Seriously folks, 2014 can just kiss it as far as I am concerned. I have to be honest and say this has been one of the most difficult years we've had in awhile and I am so ready for it to be over. I'm not one to wish days away, but I've just about had it and I can only think that 2015 is going to be good to us. Surely we can't have a streak continue, right? But here are some things that are happening in the land of Strand this week:
* there is a
slim chance that some of our medical bills are going to be re-submitted to insurance. As it turns out, my prenatal appointments from earlier this year weren't actually coded as such, which is why I have been paying on a ridiculously huge medical bill all of these months. There is a chance, if the hospital agrees to re-code them and resubmit them, that they will get taken care of and I'll be paid back some of what I have already paid. Not by Christmas, I'm sure, but hell- I'll take it when I can get it.
* I honestly think I'm done with the nausea. Sure, this morning I threw up a lot but I think that had more to do with waking up with a raging headache. Anytime I wake up with a headache, I will inevitably throw up during the day, not related to anything else with me or what I eat, but that the pain level just gets to the point where I will throw up.
* I'm 15 weeks along this week! Seriously, next week I'll post a picture. Swearsies. I have to stay consistent with when I took pictures with the other two because I can't have that crazy un-evenness in my scrapbooks. Surely you understand.

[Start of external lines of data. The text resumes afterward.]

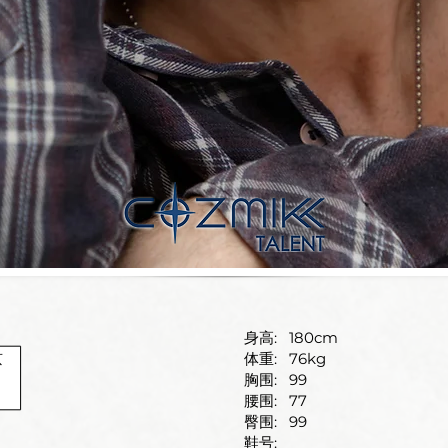
身高:
180cm
京
体重:
76kg
胸围:
99
腰围:
77
臀围:
99
鞋号: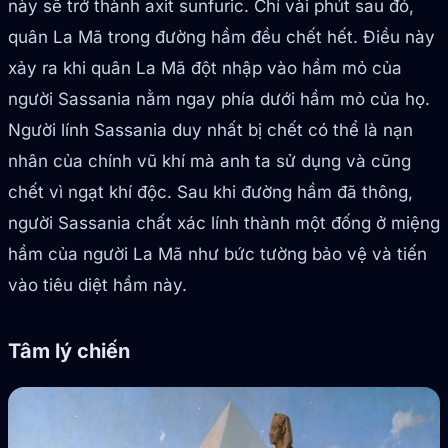
này sẽ trở thành axit sunfuric. Chỉ vài phút sau đó,
quân La Mã trong đường hầm đều chết hết. Điều này
xảy ra khi quân La Mã đột nhập vào hầm mỏ của
người Sassania nằm ngay phía dưới hầm mỏ của họ.
Người lính Sassania duy nhất bị chết có thể là nạn
nhân của chính vũ khí mà anh ta sử dụng và cũng
chết vì ngạt khí độc. Sau khi đường hầm đã thông,
người Sassania chất xác lính thành một đống ở miệng
hầm của người La Mã như bức tường bảo vệ và tiến
vào tiêu diệt hầm này.
Tâm lý chiến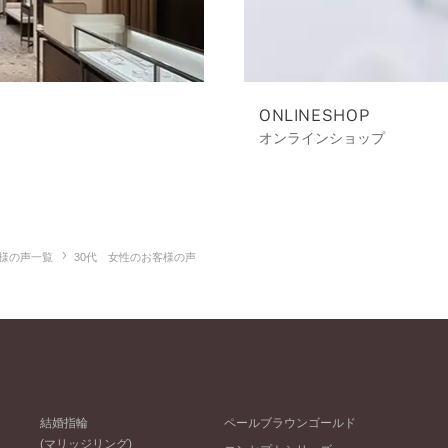
ONLINESHOP
オンラインショップ
様の声一覧
30代 女性のお客様の声
結婚指輪
ペールブラウンゴールド
(マリッジリング)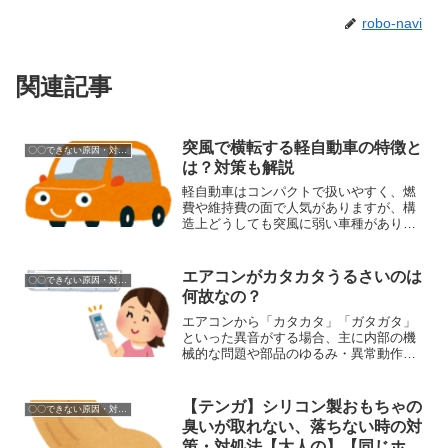
robo-navi
関連記事
突風で横転する軽自動車の特徴と
〇〇できない原因・対処方法
は？対策も解説
軽自動車はコンパクトで扱いやすく、燃
費や維持費の面で人気がありますが、構
造上どうしても突風に弱い車種がありま
す。特に、高重心・軽量・風を受けやす
い構造の軽自動車は、条件がそろえば突
風によって横転するリスクがあるため注
エアコンがカタカタうるさいのは
〇〇できない原因・対処方法
意が必要です。ここでは、...
何故なの？
エアコンから「カタカタ」「ガタガタ」
といった異音がする場合、主に内部の機
械的な問題や部品のゆるみ・異常動作が
原因です。以下に、原因を部位別・症状
別に詳しく解説します。 (adsbygoogle =
window.adsbygoogle ||...
【テンガ】シリコン製おもちゃの
〇〇できない原因・対処方法
臭いが取れない、落ちない時の対
策・対処法【大人の】【同じホー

* I accepted a part time job at my kids' school as a library assistant. It feels like it's going to be a perfect fit. Right now I am hoping I can keep both part time jobs, at least for awhile yet to catch up on bills and get ready for baby, but we'll see. If I can't make the schedules work, I have to make some tough decisions and I don't like that. I feel guilty no matter what, and I know I shouldn't.
* I am getting ready for Christmas and I kind of love it. Christmas is my favorite holiday, my favorite time of year, and no matter how bad things get- I always look forward to it. I'm trying to plan some fun holiday/winter outings with my kiddos to get every bit out of fun I can out of it.
* I don't think I mentioned how
great Matt and I are doing right now. Seriously. We have been spot on with our communication, we feel like a team, and I am blown away at how helpful and supportive he is with this pregnancy. I keep telling him that this is amazing and I love it, and I love him. It feels good to know that I made the right decision when I decided to stick it out through the really awful years, because we are at an amazing spot right now.
OK- more soon. I have some picture updates coming for you... just as soon as I remember where I put my camera. As it turns out, pregnancy brain is an actual thing, and the third time is obviously the charm because this is the first time I've had it. (Did I tell you I keep putting random things in the freezer? Like all of the time, yet have no recollection of it at all?) So I'll find it. I have to. Mostly because I need it soon and we only have the one. But I'm going to look again before asking Matt for help- I think he's starting to worry I have dementia or something. HA!